** Opening Data excerpts block **

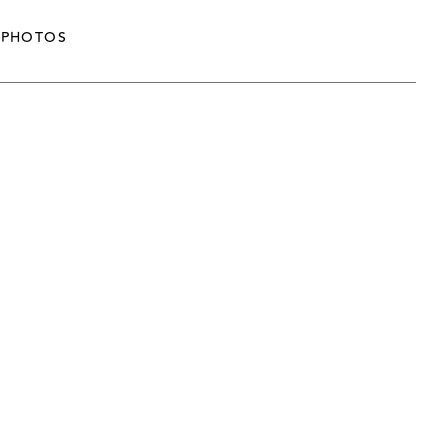
PHOTOS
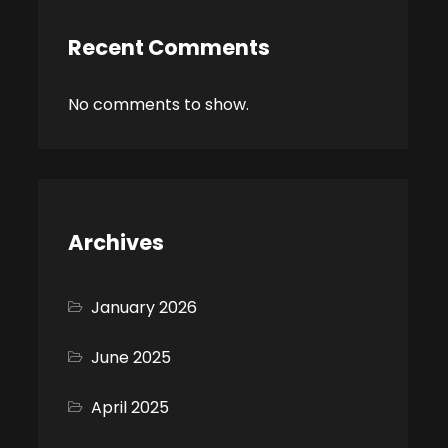
Recent Comments
No comments to show.
Archives
January 2026
June 2025
April 2025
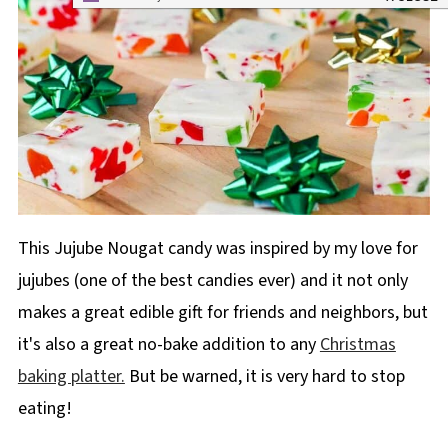
This Jujube Nougat candy was inspired by my love for
jujubes (one of the best candies ever) and it not only
makes a great edible gift for friends and neighbors, but
it's also a great no-bake addition to any
Christmas
baking platter.
But be warned, it is very hard to stop
eating!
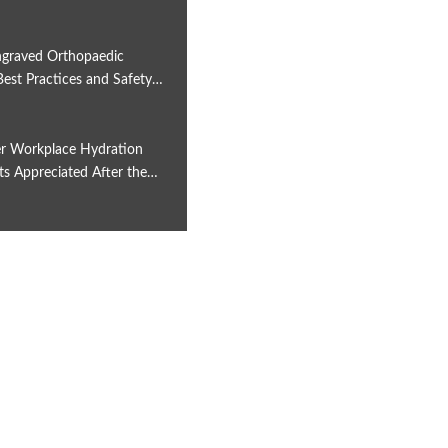
6
graved Orthopaedic
Best Practices and Safety…
6
r Workplace Hydration
ts Appreciated After the…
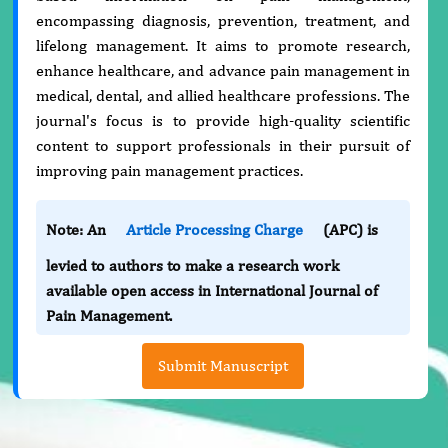
encompassing diagnosis, prevention, treatment, and
lifelong management. It aims to promote research,
enhance healthcare, and advance pain management in
medical, dental, and allied healthcare professions. The
journal's focus is to provide high-quality scientific
content to support professionals in their pursuit of
improving pain management practices.
Note: An
Article Processing Charge
(APC) is
levied to authors to make a research work
available open access in International Journal of
Pain Management.
Submit Manuscript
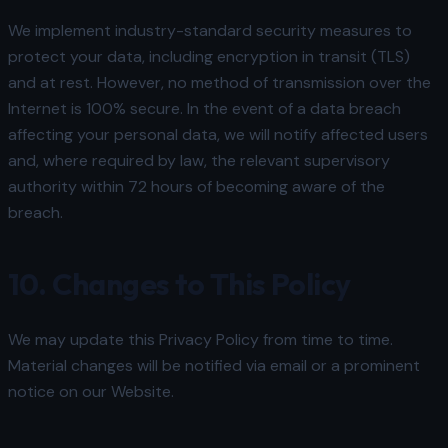
We implement industry-standard security measures to
protect your data, including encryption in transit (TLS)
and at rest. However, no method of transmission over the
Internet is 100% secure. In the event of a data breach
affecting your personal data, we will notify affected users
and, where required by law, the relevant supervisory
authority within 72 hours of becoming aware of the
breach.
10. Changes to This Policy
We may update this Privacy Policy from time to time.
Material changes will be notified via email or a prominent
notice on our Website.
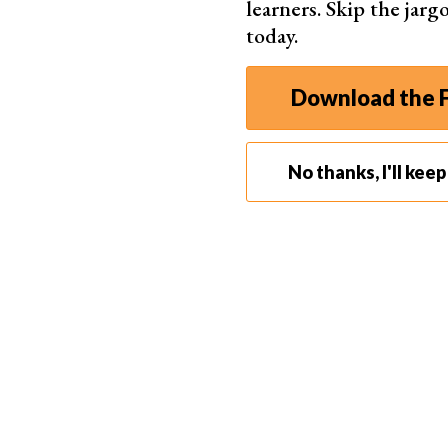
learners. Skip the jar
today.
Download the F
No thanks, I'll kee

** Closing Data excerpts block **

:: Problem description ::
Using the material above, transcribe exactly the lines from the one holding "baking platter." to the one holding "Internet is 100%", both ends kept. Do not carry over any pictures.

:: Problem solution ::
baking platter.
But be warned, it is very hard to stop
eating!
6
graved Orthopaedic
Best Practices and Safety…
6
r Workplace Hydration
ts Appreciated After the…
encompassing diagnosis, prevention, treatment, and
lifelong management. It aims to promote research,
enhance healthcare, and advance pain management in
medical, dental, and allied healthcare professions. The
journal's focus is to provide high-quality scientific
content to support professionals in their pursuit of
improving pain management practices.
Note: An
Article Processing Charge
(APC) is
levied to authors to make a research work
available open access in International Journal of
Pain Management.
Submit Manuscript
We implement industry-standard security measures to
protect your data, including encryption in transit (TLS)
and at rest. However, no method of transmission over the
Internet is 100% secure. In the event of a data breach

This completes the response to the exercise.